Program realization of algorithms

Solar concentrators banks Visualization subsystem with geopositioning

Layered visualization of geospatial data Figure 3. GIS Structure

The geographical information system planned to use the Earth remote sensing data from the space. The MхD14 product (Thermal Anomalies/Fire) is one of the real-time resources about the spots of possible thermal anomalies. It is obtained when processing the data from the MODIS sensor aboard the TERRA/AQUA satellites (the MOD14 and MYD14 products correspondingly).

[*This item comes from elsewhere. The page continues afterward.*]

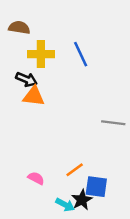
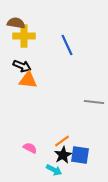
yellow cross: (41, 54) -> (24, 36), moved
black star: (82, 200) -> (63, 155), moved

These products are made relying on the real-time data obtained in the ranges of 4 micrometers (the MODIS 21 and 22 channels) and 11 micrometers (the MODIS 31 channel). To mask the cloud cover, we use the 1 and 2 channels with resolution of 250 meters (ranges are 0.65 and 0.68 micrometers), as well as the 7 and 32 channels (the spatial resolution of the 7 channel is 500 meters, the range is 2.1 micrometers, the 32 channel has the spatial resolution of 1 km., the range is 12 micrometers). The product documentation [26] and a number of articles [27] describe the detection algorithm in detail. Besides, some fire products of the MODIS sensor have the products that inform about the fire location, the emitted energy, relation of ignition and smoldering, as well as some estimate of the outburned area. The clouds are detected by a method, based on the technology, used when obtaining the global fire product with the help of AVHRR during the International Geo-sphere Biosphere Program (IGBP) [23]. The work [28] used the high resolution data (18 ASTER scenes) for validating the MODIS Thermal Anomalies product over Southern Africa. The ASTER instrument is also located on the Terra satellite platform and allows making investigations, which coincide with MODIS investigations in space and in time. Combination of these data allowed checking the validity of investigation over the active fires. The investigation area was only the Southern Africa territory, but we continue the work to validate the MODIS Thermal Anomalies product on the global level [23]. With the MODIS products, we can have a probability estimate of the cloud cover parameters over the controlled territory. These four conditions specify the cloud cover: clear, may be clear, indefinitely and cloudy. In principle, it is enough to operatively monitor the forest fire danger under the focused solar radiation effect.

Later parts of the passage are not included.